Taking that idea further, if the NFL is set on expanding the regular season to 18 games, as has been reported, the league could both expand rosters and limit the number of games in which an individual player is allowed to appear. This seems doubtful, as the league would not want high-profile players potentially forced to sit out high-stakes games, but it's an idea.
With the NFL's big financial stakes, more dramatic changes will be hard to come by
From there, the proposals get more drastic, and more unlikely. Arguments have been made that the elimination of helmets would actually lead to fewer concussions, as players would no longer even have the option of using their head as a weapon. The result would look closer to rugby, but there are already football leagues that have tried it out — the A7FL is a seven-on-seven league that plays without helmets or pads, but remains full-contact.

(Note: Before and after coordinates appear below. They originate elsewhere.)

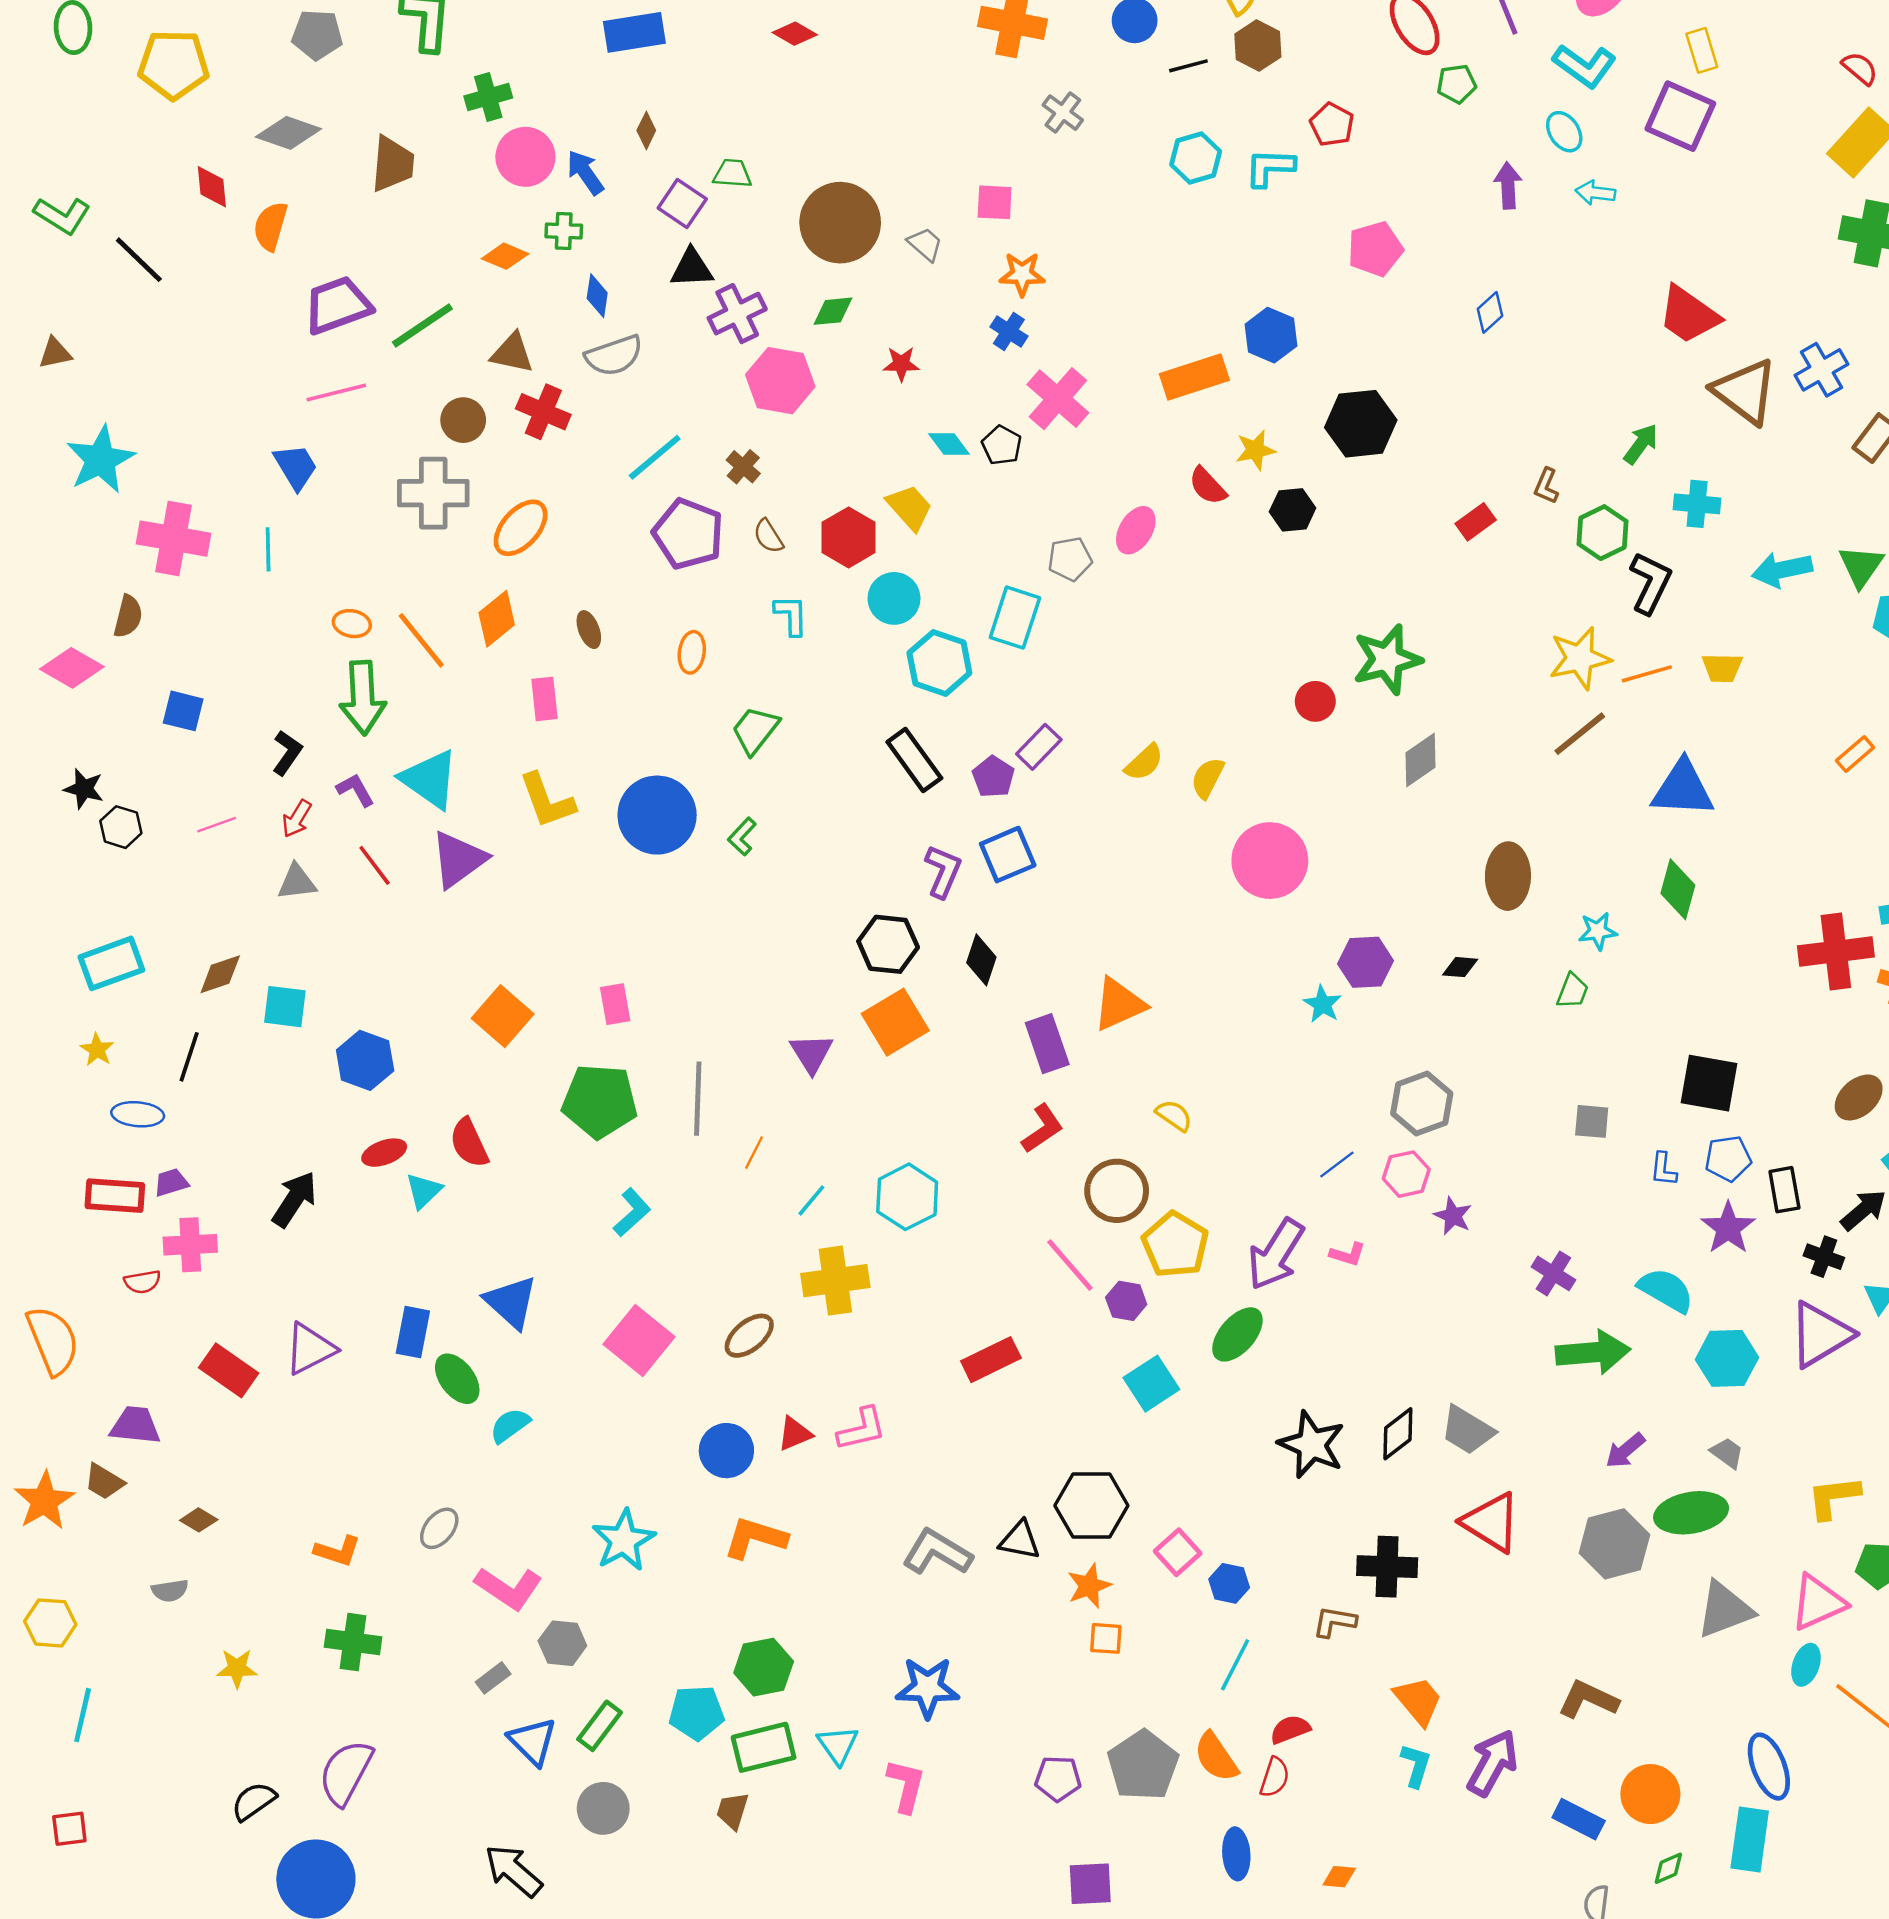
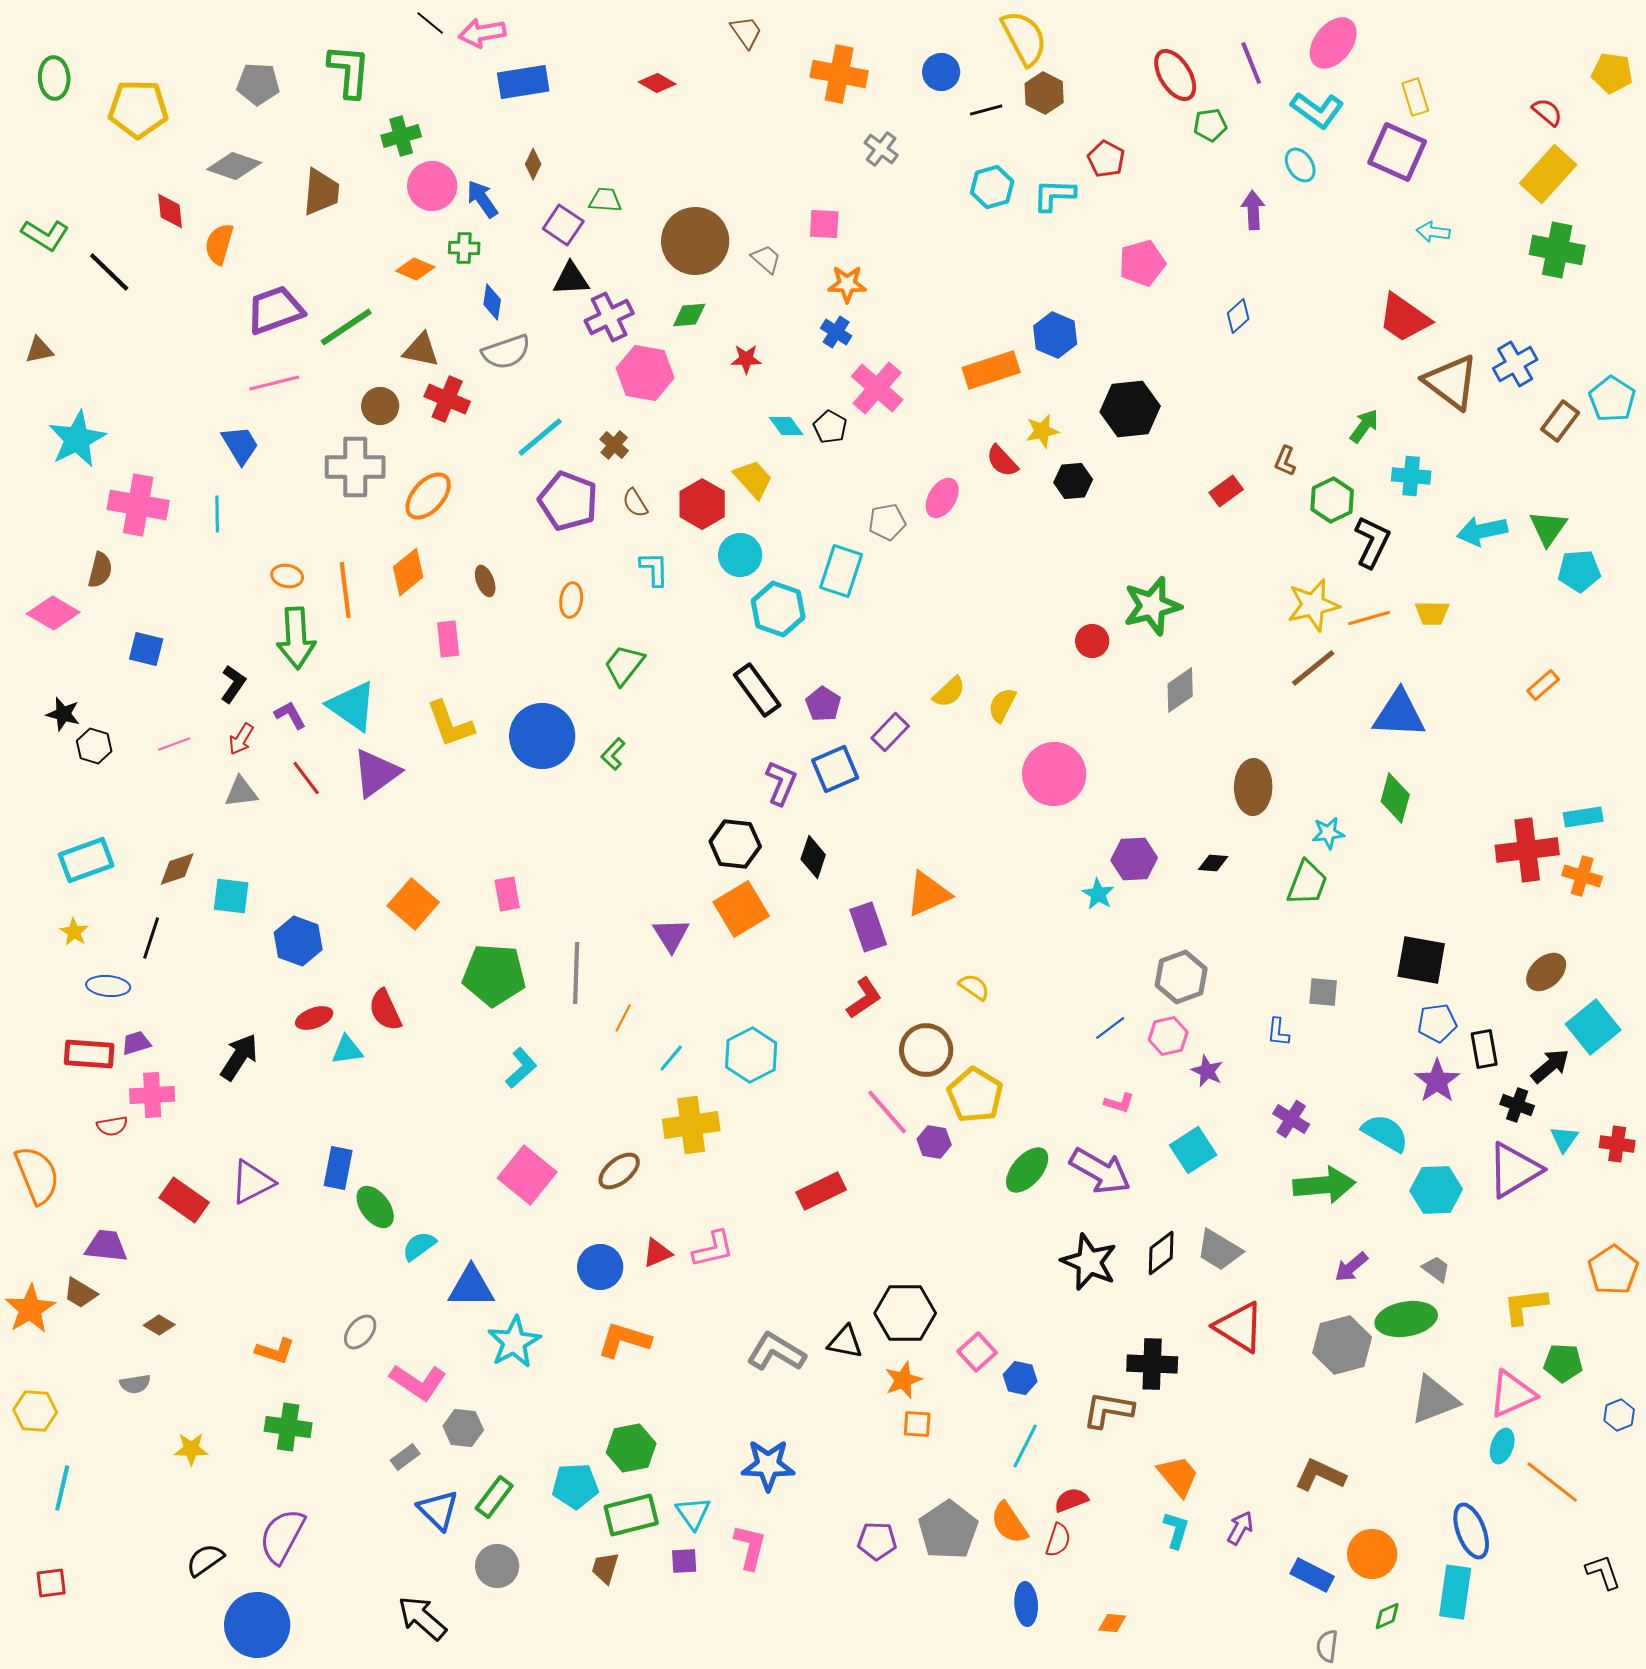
cyan arrow: (1595, 193) -> (1433, 232), moved
orange line: (421, 640) -> (345, 590), turned 32
purple rectangle: (1039, 747) -> (890, 732), moved
green trapezoid: (1573, 991) -> (1307, 883), size x1.5
blue L-shape: (1664, 1169) -> (1278, 1032), moved
cyan triangle: (424, 1191) -> (347, 1050), turned 36
purple arrow: (1276, 1254) -> (1100, 1171), moved, turned -92
blue triangle: (511, 1302) -> (471, 1287), moved, turned -42
cyan square: (1151, 1384) -> (1193, 1150), moved
brown L-shape: (1334, 1622) -> (1108, 1410), size x1.4
purple arrow: (1492, 1763) -> (1240, 1528), size x0.6
purple square: (1090, 1884) -> (684, 1561), moved, size x0.7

Finally, there's the idea of eliminating tackle football altogether, and switching to flag football.
"Flag is the future of football," Troy Vincent, the NFL's executive VP of football operations, wrote in an October op-ed pushing to add the sport to the Summer Olympics. From 2015 to 2018, the number of 6-to-12-year-olds playing flag football rose to 1.5 million, a 38% increase, according to a Sports & Fitness Industry Association study. That's nearly 100,000 more players than participated in tackle football, the study found.
If parents and their kids keep shifting away from tackle football and into flag football, it could eventually impact the league's talent pipeline and priorities.
But at the moment, a switch is unlikely, given the current stakeholders and appetite for tackle football. Even as television ratings decline across the board, the NFL draws huge viewership. And a freshly minted $100 billion rights deal with broadcasters and streaming companies means a drastic change is unlikely to come any time soon.
Tackle football will always carry inherent risks
In the NFL as it is currently constructed, minor adjustments may help make the game safer. But ultimately, "it's like trying to make a safe cigarette," commentator Bomani Jones said on CNN after Hamlin's injury. "It's just not really how this works, how this game works, and part of why people watch is the fact that it's not safe.
"We always try to come around and find a way to be like, 'Man, do you think they can find a way to make this safe?' No, they can't," Jones continued. "That's just not what this game is or what it's ever going to be."